Cinema America Occupato
Via Natale del Grande, 6 (Trastevere)
At the end of 2012 a concerned local group took over this run down cinema in Trastevere after a real estate developer wanted to turn the cinema a three-story parking lot. I’m happy to see the hip and trendy youth moving back into this gorgeous but often over packed and touristy area. The occupiers have become avid conservationists and want to convince the municipal authorities of the architectural and cultural importance of this cinema. I have to hand it to them, these guys are organised. Their website and events calendar is slick and instantly intriguing, with screenings of indie cult favourites like Stanley Kubrick’s 2001: A Space Odyssey or Machete by Rodriguez, original gigs like slap happy funk or a guitar and cello duet, progressive DJ sets, lectures, workshops and public assemblies. They strive to be open to all visitors, supported by the locals, Italian directors and actors and Rome’s architectural community. The audacious retro-tastic sign out front leads you in to the deluxe spacious 50’s theatre with gigantic screen and ample seating, making you feel like you’re back in the classic era of cinema.

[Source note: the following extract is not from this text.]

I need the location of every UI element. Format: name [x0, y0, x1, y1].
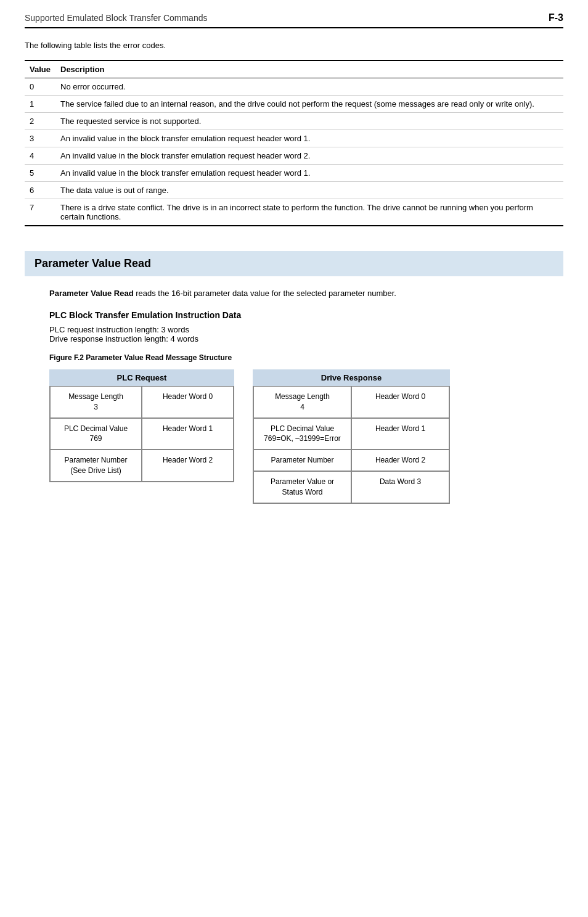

Via Federico Delpino (Centocelle)
Within an ex-military fort including numerous rooms, outdoor spaces and former stables, edgy Forte Prenestino is one of the more unusual and special social centres in the city using their extensive grounds for concerts, film festivals, shows, DJ sets and exhibitions. It is a place to socialize with an exchange of ideas, energy, and vision that is strongly anti-fascist, anti-racist and anti-prohibitionist, a free association of individuals united by shared planning and common ethics. The complex was left to decay but was occupied and remade into an underground lover’s paradise. Forte Prenestino has been independent and self-managed since 1986, a maze of connecting tunnels clad with graffiti lead to the multidisciplinary spaces that include; a cinema, pub ‘12detutto’ with live gigs of rock, metal, rap, reggae and dance, a drama theatre, a permanent exhibition area, a tattoo and piercing studio, a tea room with treats, drinks menu, video projections and DJ sets (Wed-Fri 7pm-1am, Sat and Sun 5pm-12am), children’s entertainment by artistic company Tuttisuperterra and bio food market TerraTerra with direct relationship between producers and consumers where the consumer is seen as an involved co-producer (every first and third Sunday of the month). Waiting for legal permission that will never arrive, Forte Prenestino believe it’s best to stay on the frontier of society. Those who get too comfortable in life fall asleep, and here they prefer to keep their eyes open.